Requests for comment sent by ZDNet to FiberHome by way of e-mail and its formal internet site previous Thursday, January 14, remained unanswered at the time of writing.

Kim claimed he identified these problems in January 2020 and had notified the seller. The researcher couldn’t figure out if any bugs have been patched as he hasn’t tested newer versions of the firmware considering that then.

Additionally, the researcher also warns that the exact backdoor/vulnerability problems could also affect other FiberHome styles because of to the actuality that most distributors tend to reuse or somewhat edit firmware between diverse output series.

FiberHome devices had been abused previous calendar year

It is of utmost urgency that gadget owners secure FiberHome routers. In late 2019, protection researchers from Qihoo 360 claimed that threat actors experienced been currently abusing FiberHome systems to assemble botnets, most utilised as proxy networks.

In May well 2020, the US Section of Commerce extra FiberHome and eight other Chinese tech organizations to a blacklist limiting its entry to US businesses, exports, and technologies.
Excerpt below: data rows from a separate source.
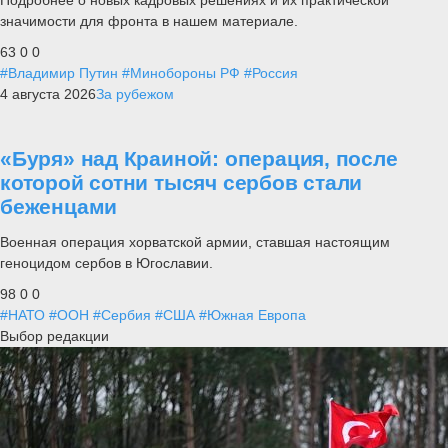
Подробнее о новых кадровых решениях и их практической
значимости для фронта в нашем материале.
63
0
0
#Владимир Путин
#Минобороны РФ
#Россия
4 августа 2026
За рубежом
«Буря» над Краиной: операция, после
которой сотни тысяч сербов стали
беженцами
Военная операция хорватской армии, ставшая настоящим
геноцидом сербов в Югославии.
98
0
0
#НАТО
#ООН
#Сербия
#США
#Южная Европа
Выбор редакции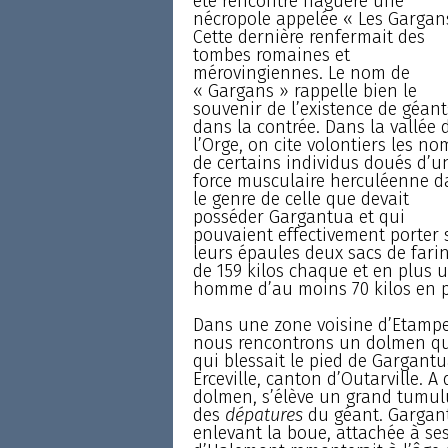
été rencontré naguère une
nécropole appelée « Les Gargans
Cette dernière renfermait des
tombes romaines et
mérovingiennes. Le nom de
« Gargans » rappelle bien le
souvenir de l’existence de géant
dans la contrée. Dans la vallée 
l’Orge, on cite volontiers les no
de certains individus doués d’u
force musculaire herculéenne d
le genre de celle que devait
posséder Gargantua et qui
pouvaient effectivement porter 
leurs épaules deux sacs de fari
de 159 kilos chaque et en plus 
homme d’au moins 70 kilos en p
Dans une zone voisine d’Etampes,
nous rencontrons un dolmen qui 
qui blessait le pied de Gargantua
Erceville, canton d’Outarville. 
dolmen, s’élève un grand tumulu
des
dépatures
du géant. Gargan
enlevant la boue, attachée à se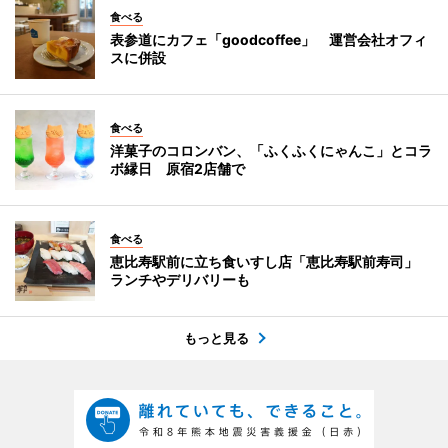
食べる
表参道にカフェ「goodcoffee」 運営会社オフィ
スに併設
食べる
洋菓子のコロンバン、「ふくふくにゃんこ」とコラ
ボ縁日 原宿2店舗で
食べる
恵比寿駅前に立ち食いすし店「恵比寿駅前寿司」
ランチやデリバリーも
もっと見る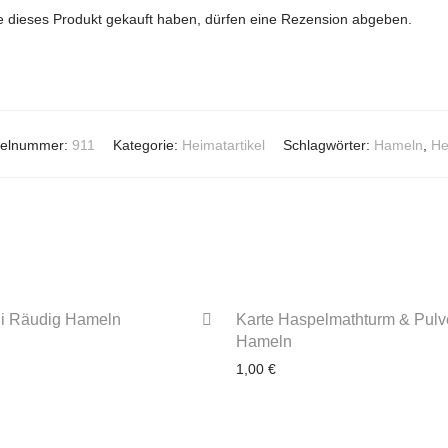
 dieses Produkt gekauft haben, dürfen eine Rezension abgeben.
ikelnummer:
911
Kategorie:
Heimatartikel
Schlagwörter:
Hameln
,
He
i Räudig Hameln
Karte Haspelmathturm & Pulv
Hameln
1,00
€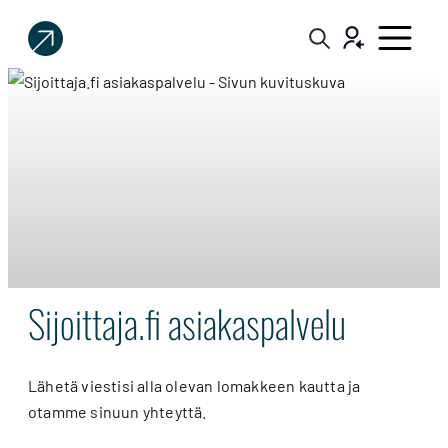
Sijoittaja.fi
Tee
parempia
sijoituspäätöksiä
Sijoittaja.fi
Sijoittaja.fi asiakaspalvelu
asiakaspalvelu
Lähetä viestisi alla olevan lomakkeen kautta ja
otamme sinuun yhteyttä.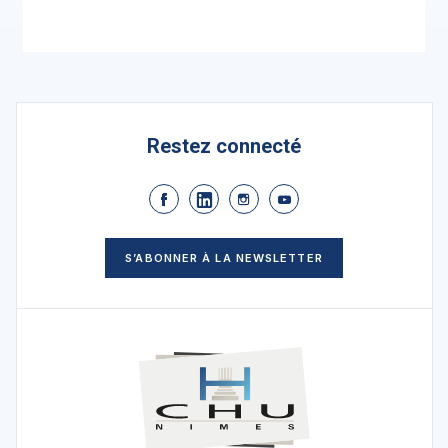
Restez connecté
S’ABONNER À LA NEWSLETTER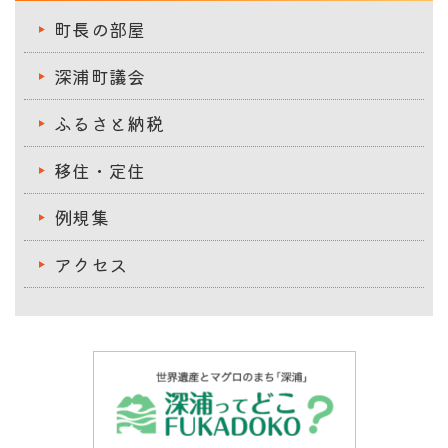
町長の部屋
深浦町議会
ふるさと納税
移住・定住
例規集
アクセス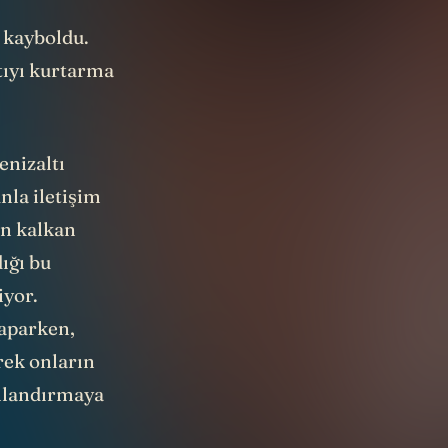
ı kayboldu.
ltıyı kurtarma
enizaltı
nla iletişim
an kalkan
dığı bu
iyor.
yaparken,
rek onların
umlandırmaya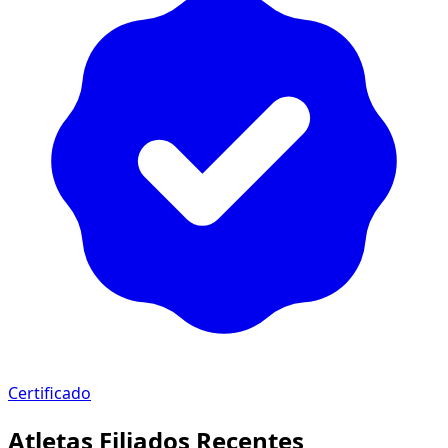
Certificado
Atletas Filiados Recentes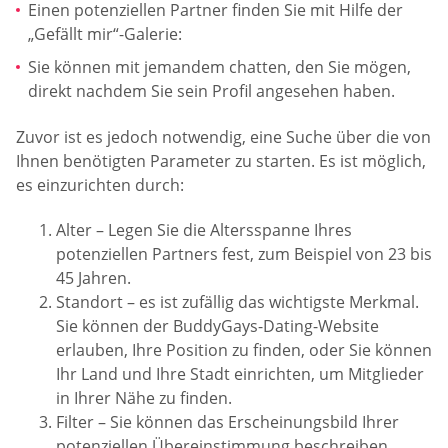
Einen potenziellen Partner finden Sie mit Hilfe der
„Gefällt mir“-Galerie:
Sie können mit jemandem chatten, den Sie mögen,
direkt nachdem Sie sein Profil angesehen haben.
Zuvor ist es jedoch notwendig, eine Suche über die von
Ihnen benötigten Parameter zu starten. Es ist möglich,
es einzurichten durch:
Alter – Legen Sie die Altersspanne Ihres
potenziellen Partners fest, zum Beispiel von 23 bis
45 Jahren.
Standort – es ist zufällig das wichtigste Merkmal.
Sie können der BuddyGays-Dating-Website
erlauben, Ihre Position zu finden, oder Sie können
Ihr Land und Ihre Stadt einrichten, um Mitglieder
in Ihrer Nähe zu finden.
Filter – Sie können das Erscheinungsbild Ihrer
potenziellen Übereinstimmung beschreiben.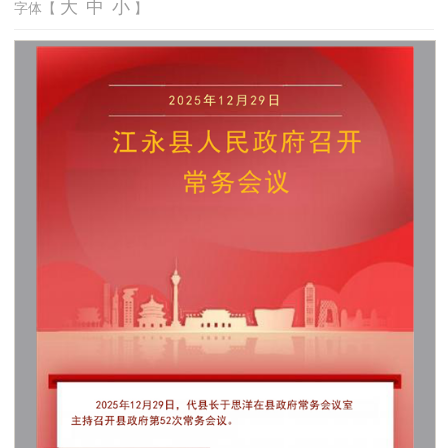
大
中
小
字体【
】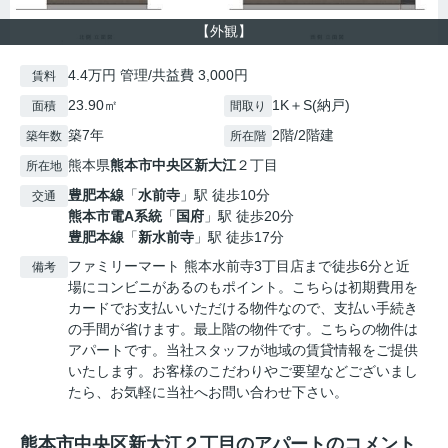
【外観】
4.4万円 管理/共益費 3,000円
賃料
23.90㎡
1K＋S(納戸)
面積
間取り
築7年
2階/2階建
築年数
所在階
熊本県
熊本市中央区
新大江
２丁目
所在地
豊肥本線
「
水前寺
」駅 徒歩10分
交通
熊本市電A系統
「
国府
」駅 徒歩20分
豊肥本線
「
新水前寺
」駅 徒歩17分
ファミリーマート 熊本水前寺3丁目店まで徒歩6分と近
備考
場にコンビニがあるのもポイント。こちらは初期費用を
カードでお支払いいただける物件なので、支払い手続き
の手間が省けます。最上階の物件です。こちらの物件は
アパートです。当社スタッフが地域の賃貸情報をご提供
いたします。お客様のこだわりやご要望などございまし
たら、お気軽に当社へお問い合わせ下さい。
熊本市中央区新大江２丁目のアパートのコメント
In a press release, US officers claimed the nine corporations had been “complicit in human legal rights violations and abuses dedicated in China’s campaign of repression, mass arbitrary detention, forced labor and significant-technologies surveillance in opposition to Uighurs, ethnic Kazakhs, and other associates of Muslim minority teams in the Xinjiang Uighur Autonomous Location (XUAR).”